Sukabumi, adajabar.com – Jajaran Polres Sukabumi, Jawa Barat, mengungkap kasus dugaan tindak pidana perdagangan orang (TPPO) dengan korban anak di bawah umur.

Diketahui, dua orang berangkat bekerja ke Yordania melalui jalur ilegal menggunakan visa ziarah ke Yordania. Dari enam pelaku, salah satunya inisial RA pegawai honorer Dinas Kependudukan dan Catatan Sipil (Disdukcapil) Kabupaten Sukabumi adalah kunci mulusnya keberangkatan dua korban tersebut.

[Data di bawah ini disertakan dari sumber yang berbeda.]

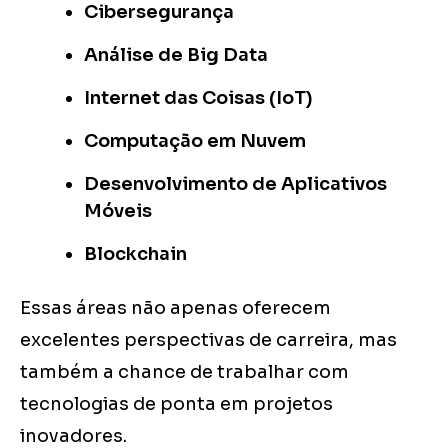
Cibersegurança
Análise de Big Data
Internet das Coisas (IoT)
Computação em Nuvem
Desenvolvimento de Aplicativos
Móveis
Blockchain
Essas áreas não apenas oferecem
excelentes perspectivas de carreira, mas
também a chance de trabalhar com
tecnologias de ponta em projetos
inovadores.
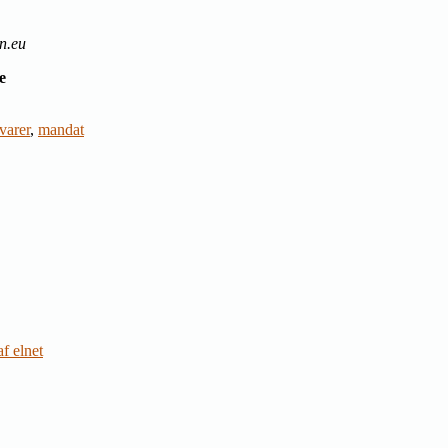
n.eu
e
varer
,
mandat
f elnet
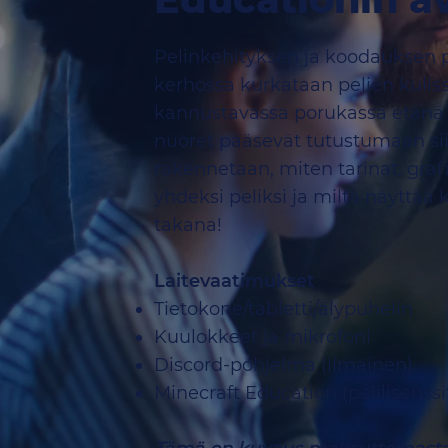
Pelinkehityksen ja koodauksen p
kerhossa kurkataan pelien kulis
kannustavassa porukassa etänä 
nuoret pääsevät tutustumaan si
rakennetaan, miten tarinat, graf
yhdeksi peliksi ja miltä näyttää
takana!
Laitevaatimukset
Tietokone/tabletti/älypuhelin
Kuulokkeet ja mikrofoni
Discord-pohjelma (ilmainen)
Minecraft Education (pelilisenss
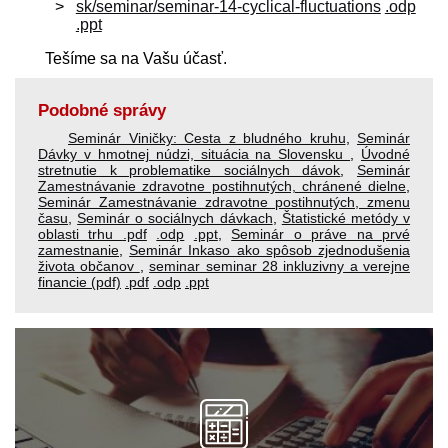
sk/seminar/seminar-14-cyclical-fluctuations
.odp
.ppt
Tešíme sa na Vašu účasť.
Podobné správy
Seminár Viničky: Cesta z bludného kruhu
,
Seminár
Dávky v hmotnej núdzi, situácia na Slovensku
,
Úvodné
stretnutie k problematike sociálnych dávok
,
Seminár
Zamestnávanie zdravotne postihnutých, chránené dielne
,
Seminár Zamestnávanie zdravotne postihnutých, zmenu
času
,
Seminár o sociálnych dávkach
,
Štatistické metódy v
oblasti trhu
.pdf
.odp
.ppt
,
Seminár o práve na prvé
zamestnanie
,
Seminár Inkaso ako spôsob zjednodušenia
života občanov
,
seminar seminar 28 inkluzivny a verejne
financie (pdf)
.pdf
.odp
.ppt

“Ini kasus yang sering terjadi, ada manipulasi data karena usianya dipalsukan, masih anak-anak di tuakan. Itu adalah salah satu praktik, sehingga bisa lolos untuk menjadi pekerja migran,” kata Jejen Nurjaha, Ketua Serikat Buruh Migran Indonesia (SBMI) Kabupaten Sukabumi, Rabu (14/6/2023).

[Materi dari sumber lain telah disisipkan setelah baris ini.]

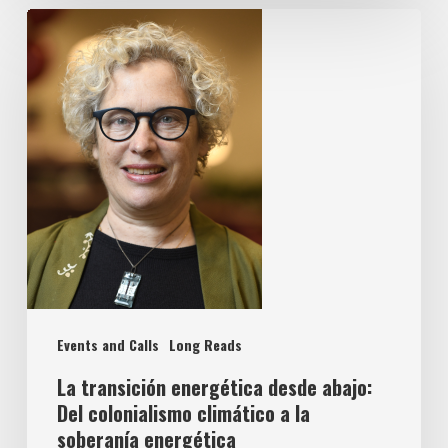
Events and Calls
Long Reads
La transición energética desde abajo:
Del colonialismo climático a la
soberanía energética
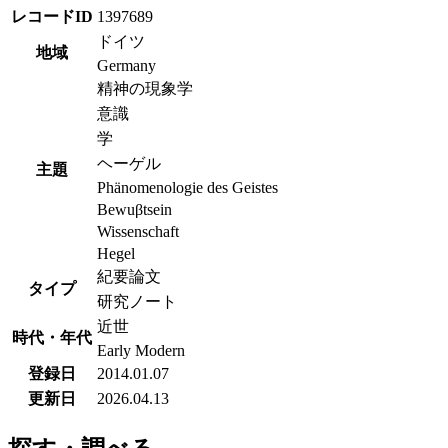
レコードID
1397689
ドイツ
地域
Germany
精神の現象学
意識
学
ヘーゲル
主題
Phänomenologie des Geistes
Bewuβtsein
Wissenschaft
Hegel
紀要論文
タイプ
研究ノート
近世
時代・年代
Early Modern
登録日
2014.01.07
更新日
2026.04.13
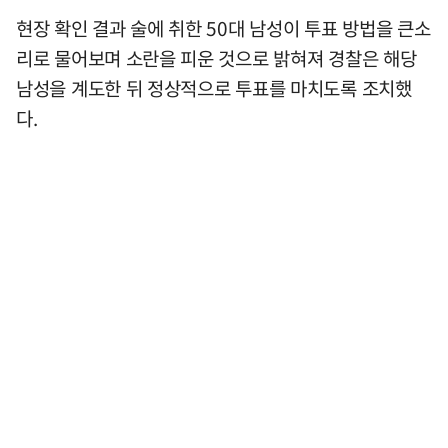
현장 확인 결과 술에 취한 50대 남성이 투표 방법을 큰소
리로 물어보며 소란을 피운 것으로 밝혀져 경찰은 해당
남성을 계도한 뒤 정상적으로 투표를 마치도록 조치했
다.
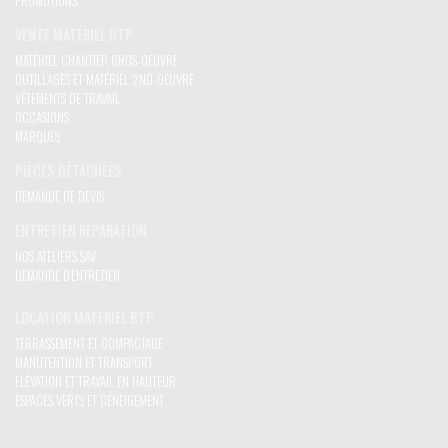
PROMOTIONS
VENTE MATÉRIEL BTP
MATÉRIEL CHANTIER GROS-OEUVRE
OUTILLAGES ET MATÉRIEL 2ND-OEUVRE
VÊTEMENTS DE TRAVAIL
OCCASIONS
MARQUES
PIÈCES DÉTACHÉES
DEMANDE DE DEVIS
ENTRETIEN RÉPARATION
NOS ATELIERS SAV
DEMANDE D'ENTRETIEN
LOCATION MATÉRIEL BTP
TERRASSEMENT ET COMPACTAGE
MANUTENTION ET TRANSPORT
ÉLÉVATION ET TRAVAIL EN HAUTEUR
ESPACES VERTS ET DÉNEIGEMENT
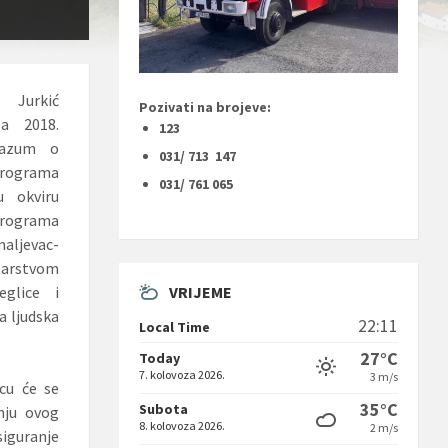
o Jurkić
Pozivati na brojeve:
za 2018.
123
razum o
031/ 713 147
rograma
031/ 761 065
u okviru
programa
aljevac-
tarstvom
VRIJEME
eglice i
a ljudska
22:11
Local Time
27°C
Today
7. kolovoza 2026.
3 m/s
cu će se
35°C
Subota
dnju ovog
8. kolovoza 2026.
2 m/s
siguranje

Korban diketahui masih berusia 16 dan 15 tahun. Salah satu korban yang berhasil pulang, dikatakan Jejen, kondisinya sempat mengalami trauma. Karena di usianya yang masih di bawah umur ia bertemu dengan lingkungan dan orang-orang yang asing.

“Kemarin kita melakukan visit bersama gugus tugas, hasilnya sudah ada. Nanti kita pelajari lagi, karena memang kasus ini waktu kita datang ke rumahnya atau ke korban ada trauma, karena anak diberangkatkan ke luar negeri dengan baru pertama kali (bertemu) dengan orang asing, orang tidak dikenal di sana itu nah itu yang menjadi masalah,” ujar Jejen.

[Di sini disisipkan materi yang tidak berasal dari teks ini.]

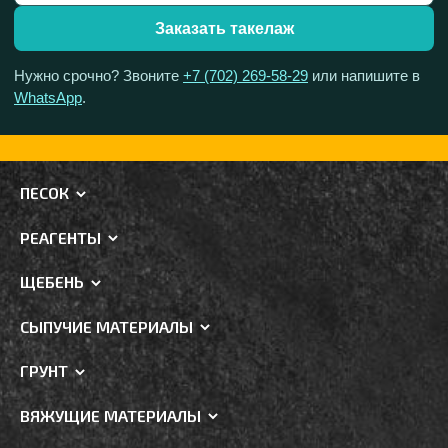
Заказать такелаж
Нужно срочно? Звоните
+7 (702) 269-58-29
или напишите в
WhatsApp
.
ПЕСОК
РЕАГЕНТЫ
ЩЕБЕНЬ
СЫПУЧИЕ МАТЕРИАЛЫ
ГРУНТ
ВЯЖУЩИЕ МАТЕРИАЛЫ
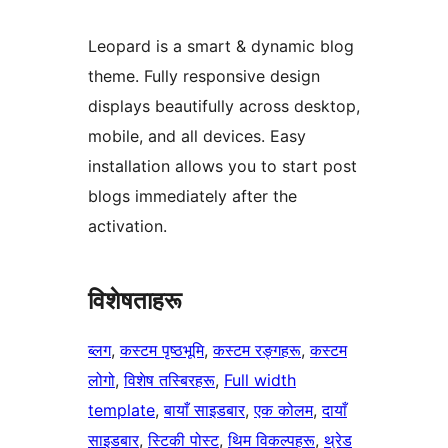
Leopard is a smart & dynamic blog
theme. Fully responsive design
displays beautifully across desktop,
mobile, and all devices. Easy
installation allows you to start post
blogs immediately after the
activation.
विशेषताहरू
ब्लग
, 
कस्टम पृष्ठभूमि
, 
कस्टम रङ्गहरू
, 
कस्टम
लोगो
, 
विशेष तस्बिरहरू
, 
Full width
template
, 
बायाँ साइडबार
, 
एक कोलम
, 
दायाँ
साइडबार
, 
स्टिकी पोस्ट
, 
थिम विकल्पहरू
, 
थ्रेड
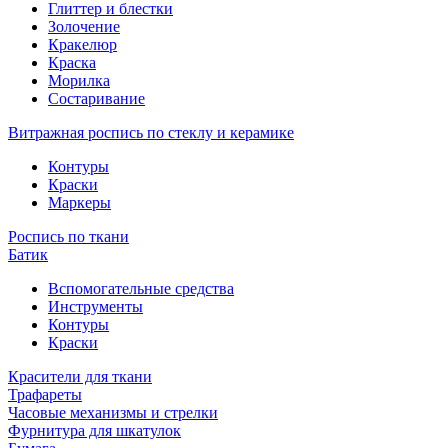
Глиттер и блестки
Золочение
Кракелюр
Краска
Морилка
Состаривание
Витражная роспись по стеклу и керамике
Контуры
Краски
Маркеры
Роспись по ткани
Батик
Вспомогательные средства
Инструменты
Контуры
Краски
Красители для ткани
Трафареты
Часовые механизмы и стрелки
Фурнитура для шкатулок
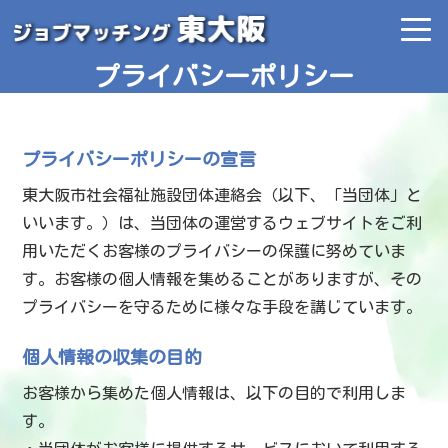
プライバシーポリシー
プライバシーポリシーの宣言
東大阪市社会福祉施設団体連絡会（以下、「当団体」と
いいます。）は、当団体の運営するウェブサイトをご利
用いただくお客様のプライバシーの保護に努めていま
す。お客様の個人情報を集めることがありますが、その
プライバシーを守るために様々な手段を講じています。
個人情報の収集の目的
お客様から集めた個人情報は、以下の目的で利用しま
す。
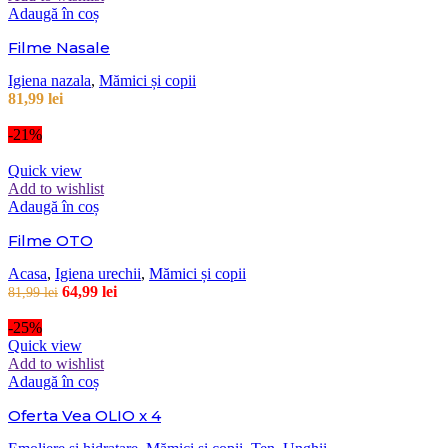
Adaugă în coș
Filme Nasale
Igiena nazala
,
Mămici și copii
81,99
lei
-21%
Quick view
Add to wishlist
Adaugă în coș
Filme OTO
Acasa
,
Igiena urechii
,
Mămici și copii
64,99
lei
81,99
lei
-25%
Quick view
Add to wishlist
Adaugă în coș
Oferta Vea OLIO x 4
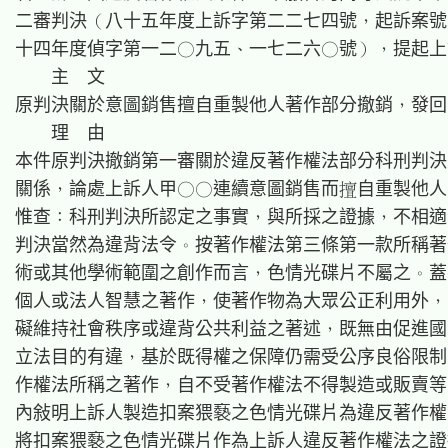
二審判決（八十五年度上訴字第二二七四號，起訴案號
十四年度偵字第一二○九五、一七二六○號），提起上
    主  文

原判決關於意圖銷售擅自重製他人著作部分撤銷，發回
    理  由

本件原判決撤銷第一審關於違反著作權法部分科刑判決
關係，論處上訴人甲○○連續意圖銷售而自重製他人
惟查：科刑判決所認定之事實，與所採之證據，不相適
判決當然為違背法令。按著作權法第三條第一款所稱著
術或其他學術範圍之創作而言，色情光碟片不屬之。蓋
個人或法人智慧之著作，使著作物為大眾公正利用外，
礙維持社會秩序或違背公共利益之著述，既無由促進國
立法目的有違，基於既得權之保障仍需受公序良俗限制
作權法所稱之著作，自不受著作權法不得製造或販賣等
內敍明上訴人製造扣案猥褻之色情光碟片為違反著作權
將扣案猥褻之色情光碟片作為上訴人違反著作權法之證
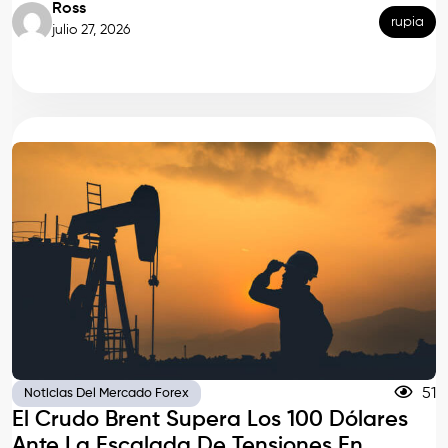
Ross
rupia
julio 27, 2026
51
Noticias Del Mercado Forex
El Crudo Brent Supera Los 100 Dólares
Ante La Escalada De Tensiones En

Selain korban yang sudah dipulangkan, saat ini masih ada satu korban lainnya berusia 15 tahun yang sudah terlanjur terikat kontrak. Jejen menegaskan tidak ada kekerasan dalam kasus yang melibatkan anak tersebut.

“Untuk komunikasi masih lancar, masih chatting-an dengan pihak kecamatan. Dia memang sudah kontrak kerjanya dua tahun 11 bulan lagi. Dia memang ingin pulang, gajinya lancar hanya memang tidak sesuai dengan yang dijanjikan,” kata Jejen.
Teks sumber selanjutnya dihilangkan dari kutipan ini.